Java SDK

The Java SDK provides a code-first approach to developing Kalix applications. This SDK offers a way to develop applications which should be familiar to someone who has worked with Spring applications by making use of annotations to assemble Kalix and its components.

When using the Kalix Java SDK, your services are exposed using traditional Spring REST annotations and serialization is backed by the ubiquitous Jackson library.

If you’re new to Kalix and the different types of entities that exist in a Kalix app, consider reading this section before continuing.

Prerequisites

The following are required to develop services in Java:

Java

Kalix requires Java 17 or later.

Apache Maven

Kalix relies on Apache Maven new tab as build tool.

Docker

Kalix requires Docker new tab 20.10.14 for building your service images. Most popular build tools have plugins that assist in building Docker images.

Getting Started

You can start a new Kalix service using our Getting started guide. If you prefer to first explore a fully implemented Kalix service, you can try one of our beginner samples.

On the other hand, if you would rather spend some time exploring our documentation, here are some main features you will find in this section:

Spring Boot Integration

The Kalix Java SDK provides a familiar developer experience for Java developers that are used to Spring. Its Main class is annotated with @SpringBootApplication and starts exactly the same way as a common Spring Boot application, namely by calling SpringApplication.run(Main.class, args).

For all matters, it’s a Spring Boot application that runs and connects with the Kalix Runtime. As such, your application can benefit of most features available to Spring applications. However, some features are not available or are not recommended when building a Kalix application based on the Java SDK. Those are explained in the sections below.

Dependency Injection

Actions, Entities and Views are all Kalix components, and they get special treatment.

When your application starts, it will scan the classpath for any class extending one of the Kalix components. Each time such a component is found, it’s analysed in order to generate the necessary metadata that Kalix requires to be able to interact with them. The component is then registered to Kalix and made available to the Runtime through Kalix internal protocol.

It’s important to understand that interacting directly with a Kalix component is NOT possible. All interactions must happen through the Runtime since that’s how Kalix manages state and distribution. Therefore, it’s not possible to use dependency injection to inject Kalix components inside other components and doing so will raise a runtime error.

On the other hand, it is possible to inject non-Kalix classes into Kalix components. Any Spring bean defined in your application can be injected into a Kalix component. However, you must keep in mind that Kalix components can only receive other dependencies through constructor injection.

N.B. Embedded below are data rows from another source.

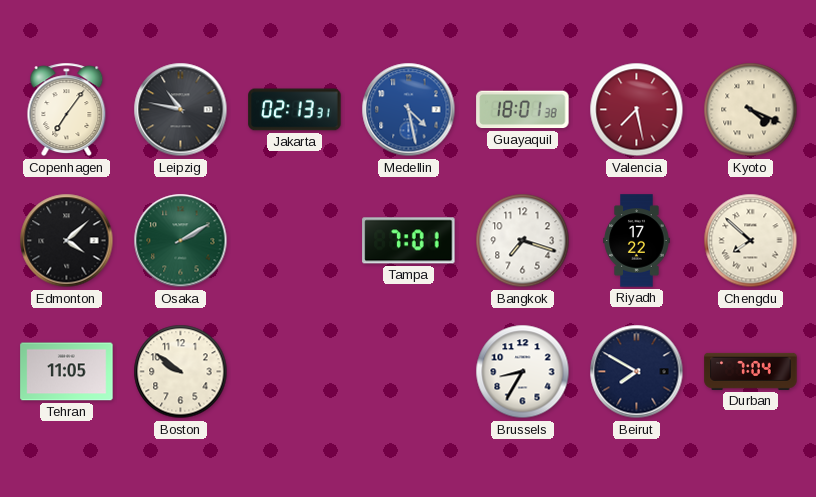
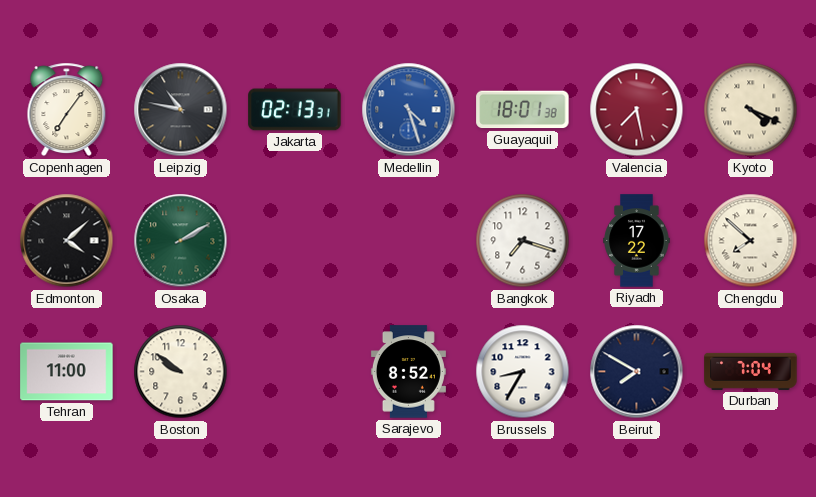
Medellin: 4:28 -> 4:27
Tampa: 7:01 -> none
Tehran: 11:05 -> 11:00
Sarajevo: none -> 8:52
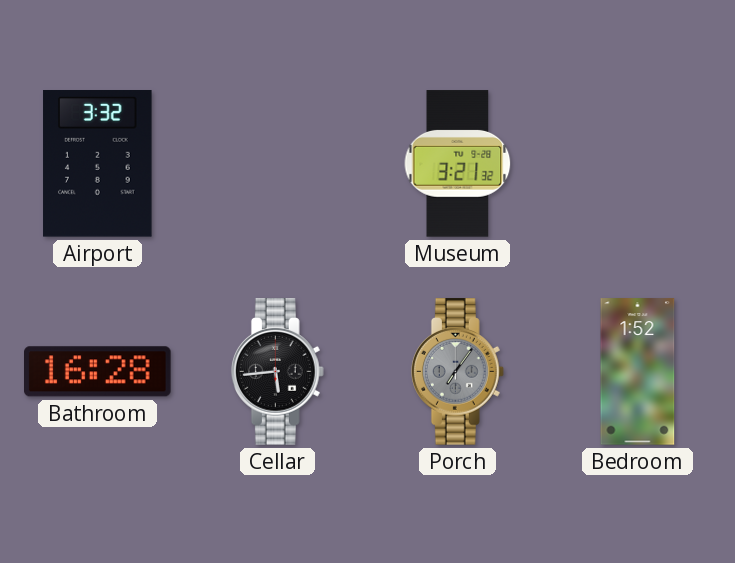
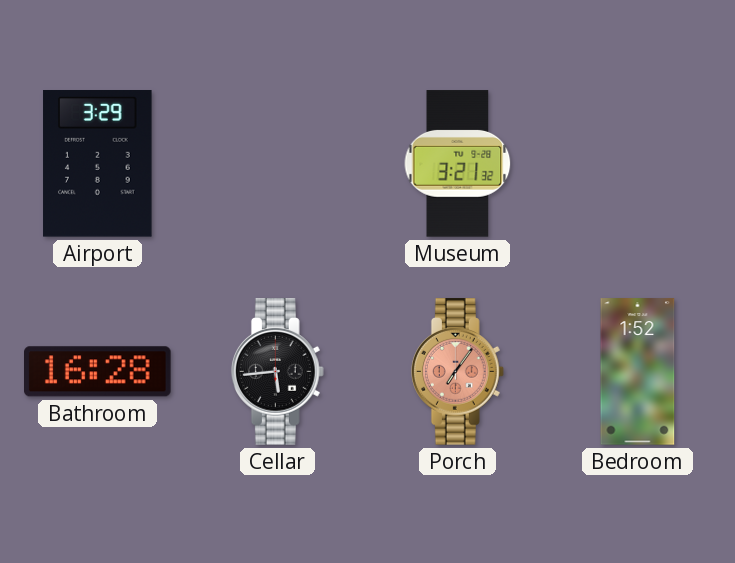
Airport: 3:32 -> 3:29
Porch dial: grey -> salmon
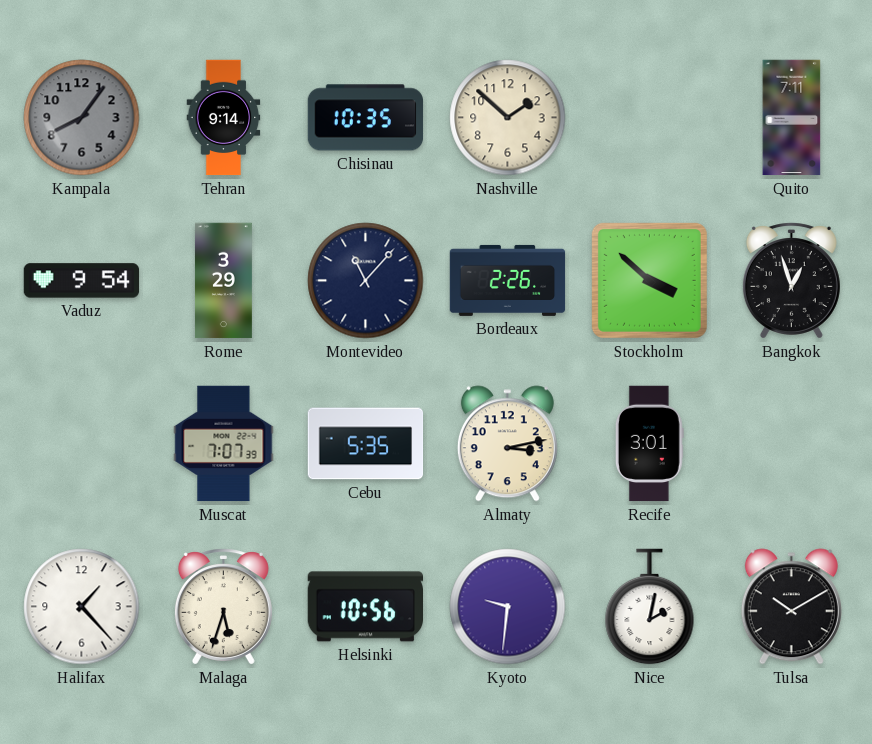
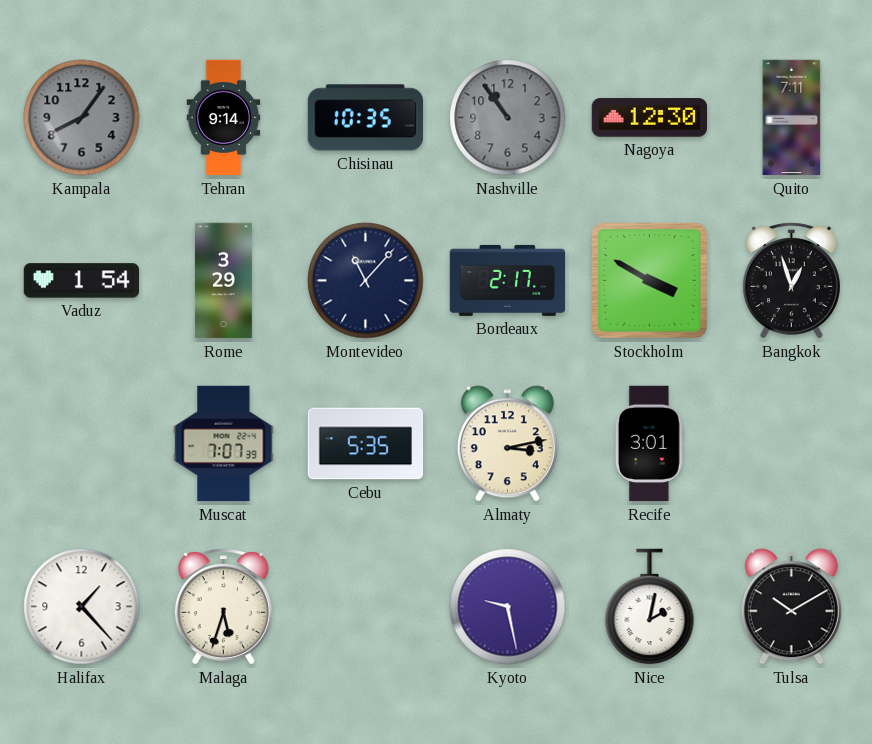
Nashville: 1:52 -> 10:54
Nashville dial: cream -> grey
Nagoya: none -> 12:30
Vaduz: 9:54 -> 1:54
Bordeaux: 2:26 -> 2:17
Stockholm: 3:52 -> 3:50
Helsinki: 10:56 -> none
Kyoto: 9:31 -> 9:28
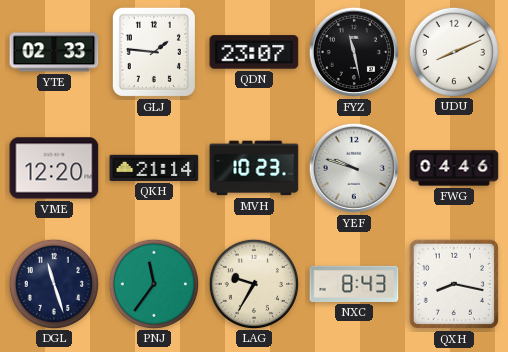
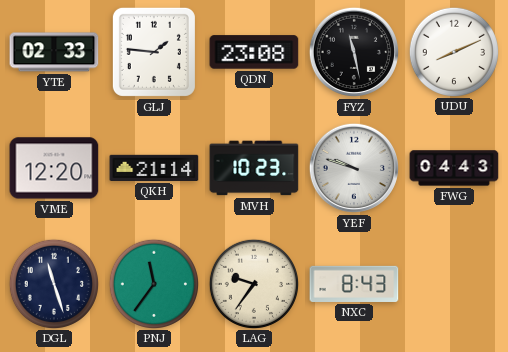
QDN: 23:07 -> 23:08
FWG: 04:46 -> 04:43
LAG: 9:35 -> 9:36
QXH: 8:17 -> none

For more details on how Kalix manage state and distribution, consult the Programming model page.

@Transactional

Kalix is a stateful serverless solution and as such it takes care of all the aspects of persisting data in a distributed environment. Using @Transactional annotations on methods have no effect because the database access and transactional management won’t happen at the level of the Spring container. All database operations take place within the Kalix Runtime side.

Moreover, and also related with the subject of transactions, each entity in Kalix lives in its own transactional boundary. Therefore, it’s not possible to send two commands to two different entities and have them be applied in the same transaction.

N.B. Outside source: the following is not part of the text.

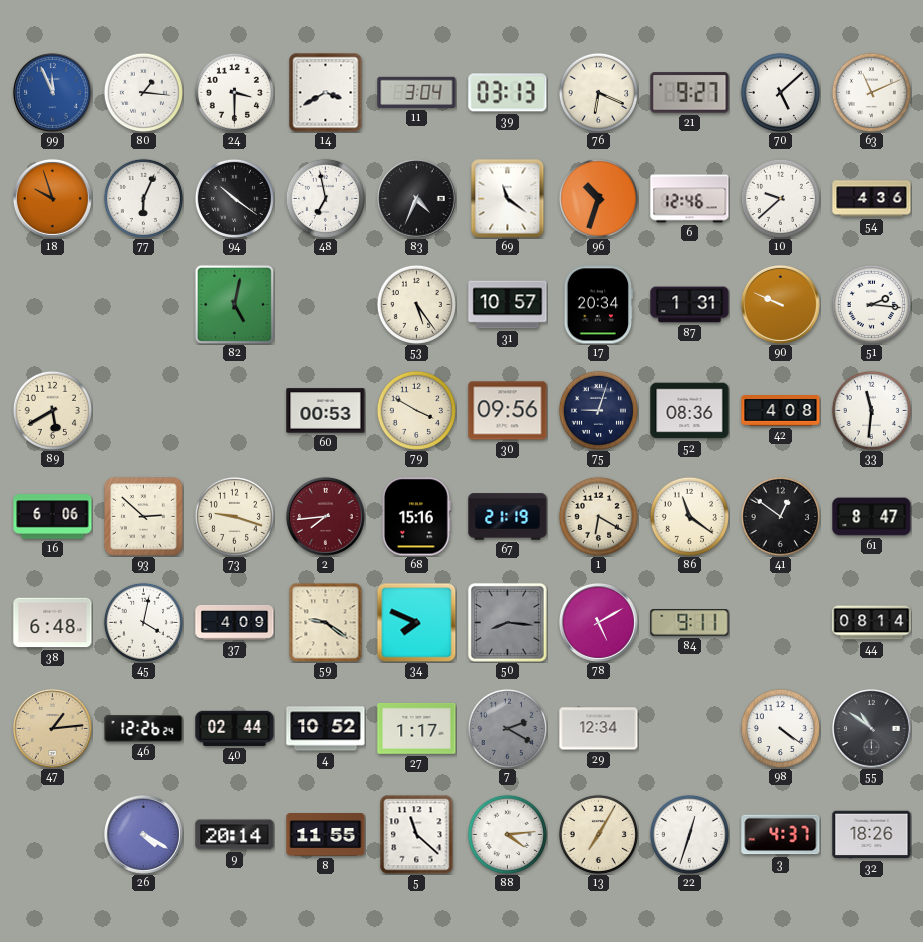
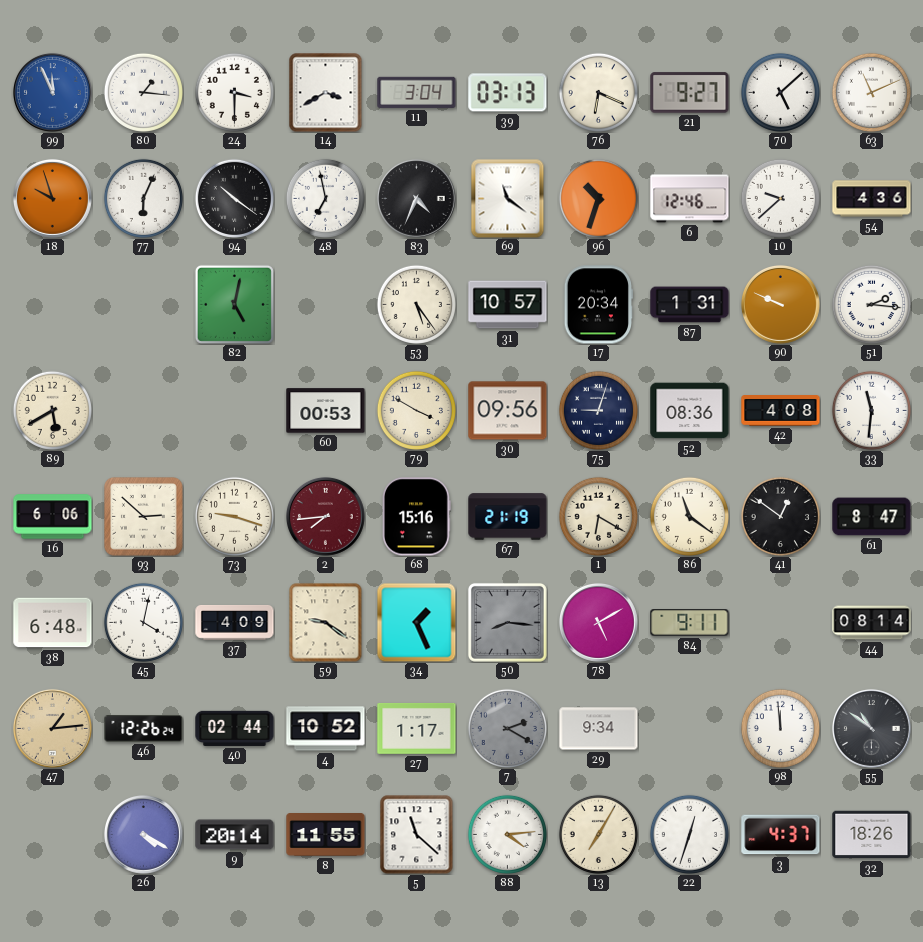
34: 7:49 -> 1:26
29: 12:34 -> 9:34
98: 4:21 -> 11:59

Kalix is a distributed runtime and two different entities may be located on different JVMs, on different nodes, running on different hardware, making it, if not impossible, extremely expensive and inefficient to mutate two different entities on the same transaction.

Spring Repositories

Spring developers are used to build Spring Data Repositories to store and retrieve data. However, in Kalix these tasks are fulfilled by the Runtime, not by the Spring container. As stateful serverless solution, Kalix takes care of all data persistence for you. Configuring your own Spring Data Repositories means that you will need to manage the database yourself and that defeats the purpose of using Kalix. Therefore, the usage of Spring Data Repositories is not recommended.

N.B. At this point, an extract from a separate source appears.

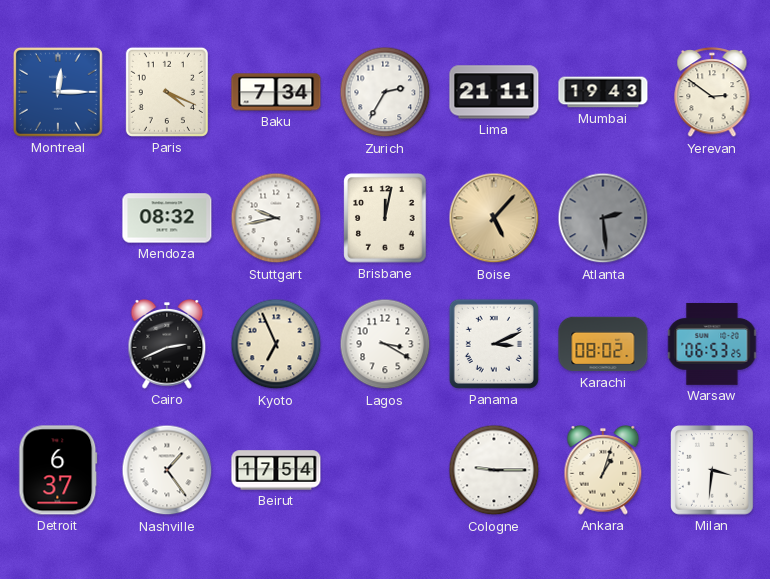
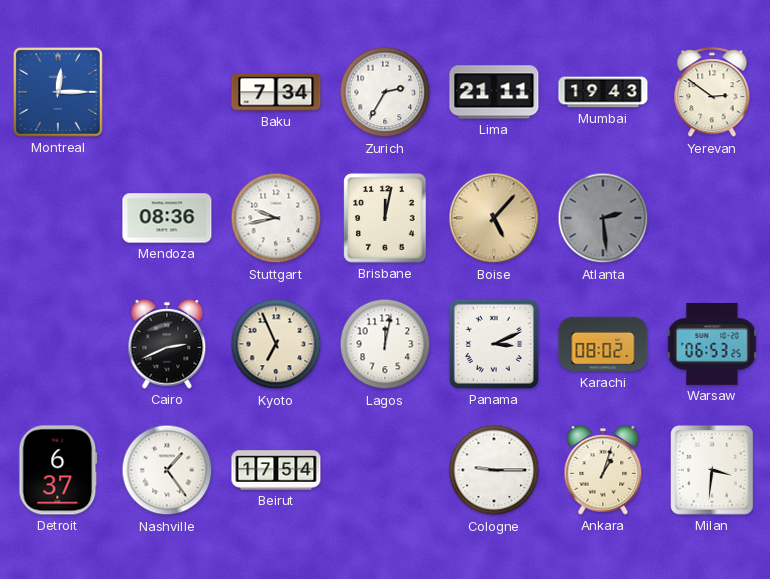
Paris: 4:19 -> none
Mendoza: 08:32 -> 08:36
Lagos: 3:20 -> 12:02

In Kalix, data storage and retrieval follows the Command Query Responsibility Segregation (CQRS) pattern. In CQRS, we work with two models. One that is designed for writes, often called the command-model, and one that is optimized for reads, also known as the query-model.

The persistent Kalix entities (Event Sourced Entity and Value Entity) represent the command-model in the CQRS pattern. They receive Commands and mutate data in their own transaction.

Data produced by entities can be propagated to Views in order to generate query-models, also known as view-models. Views are indexed representations of your model. You can query your data using different fields, while Entities are only accessible by their entity id.

In both cases, Kalix manages all persistence aspects and your code only need to specify the business logic.